Völkel identifiziert die Dargestellte als Agrippina: "vermutlich ist die Jüngere gemeint". Pinder spricht nur noch von einem "weiblichen Porträtkopf". Die individuelle Physiognomie der Dargestellten, vor allem die gebogene Nase, die großen Augen, der kleine Mund und die typische Haartracht, jedoch ohne Nodus, sprechen für Livia. Sie erscheint beherrscht und willensstark. Bei der Datierung ist etwa der Glaspaste in Würzburg zu folgen (Zwierlein-Diehl 1986, Nr. 582), das heißt im ersten nachchristlichen Jahrhundert, sicherlich vor ihrer schweren Krankheit im Jahre 22 n. Chr., nach der sie "spitz und abgemagert" (Vollenweider 1966, S. 68) dargestellt wird.

Stand: April 2006


Inventare:
  • Verzeichniß der geschnittenen Steine. (verfertigt von L. Voelkel 1791.) SMK, Archiv HLM., Nr. Tab. I. 8.

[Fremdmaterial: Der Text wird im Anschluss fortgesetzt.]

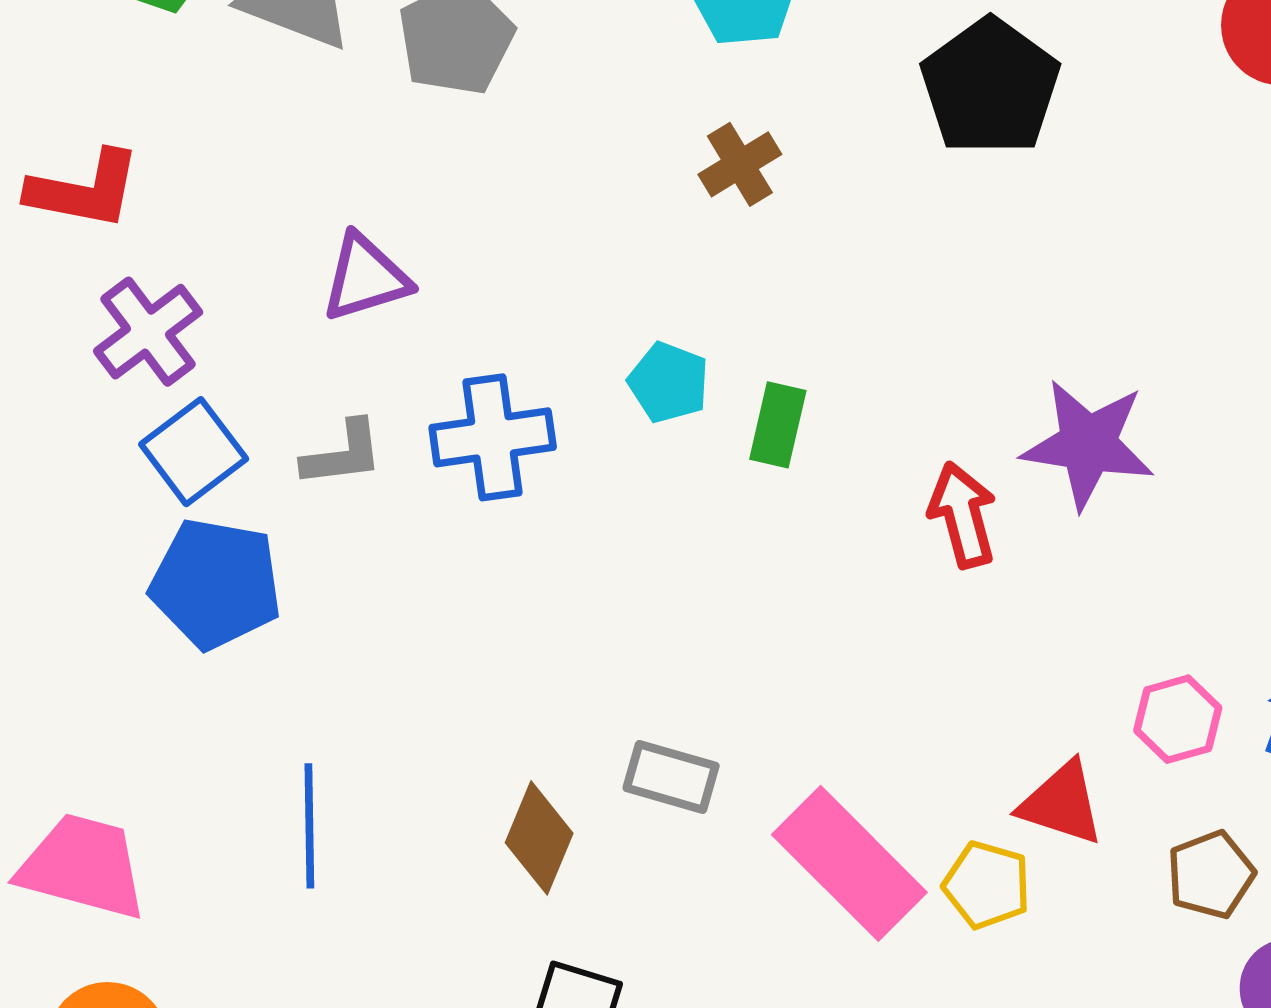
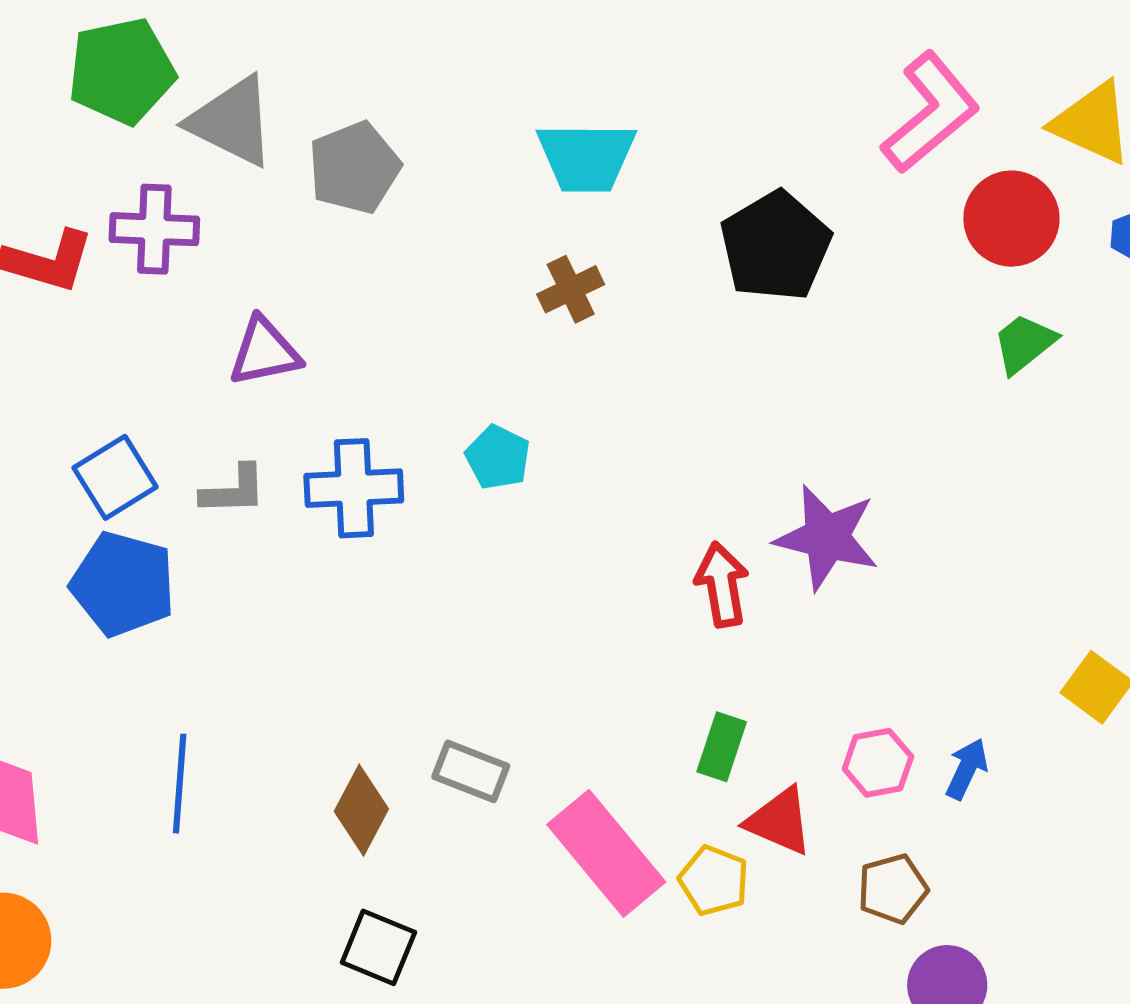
purple cross: (148, 332) -> (154, 229), moved, turned 34
green rectangle: (778, 425) -> (722, 747), moved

  • Vorliegendes Inventar der Gemmen des Museums zu Cassel wurde nach vollzogener Umordnung sämtlicher Gemmen von mir aufgestellt und abgeschlossen im Mai dieses Jahres., Nr. B. Tab. III. 8.
  • Gemmenliste ohne den Pretiosenbestand, aufgestellt von Eduard Pinder zwischen 1882 und 1897. SMK, Archiv HLM. 1882-1897, Nr. Tab. I. 8.
Literatur:
  • Marie-Louise Vollenweider: Die Steinschneidekunst und ihre Künstler in spätrepublikanischer und augusteischer Zeit. Baden-Baden 1966, S. 68.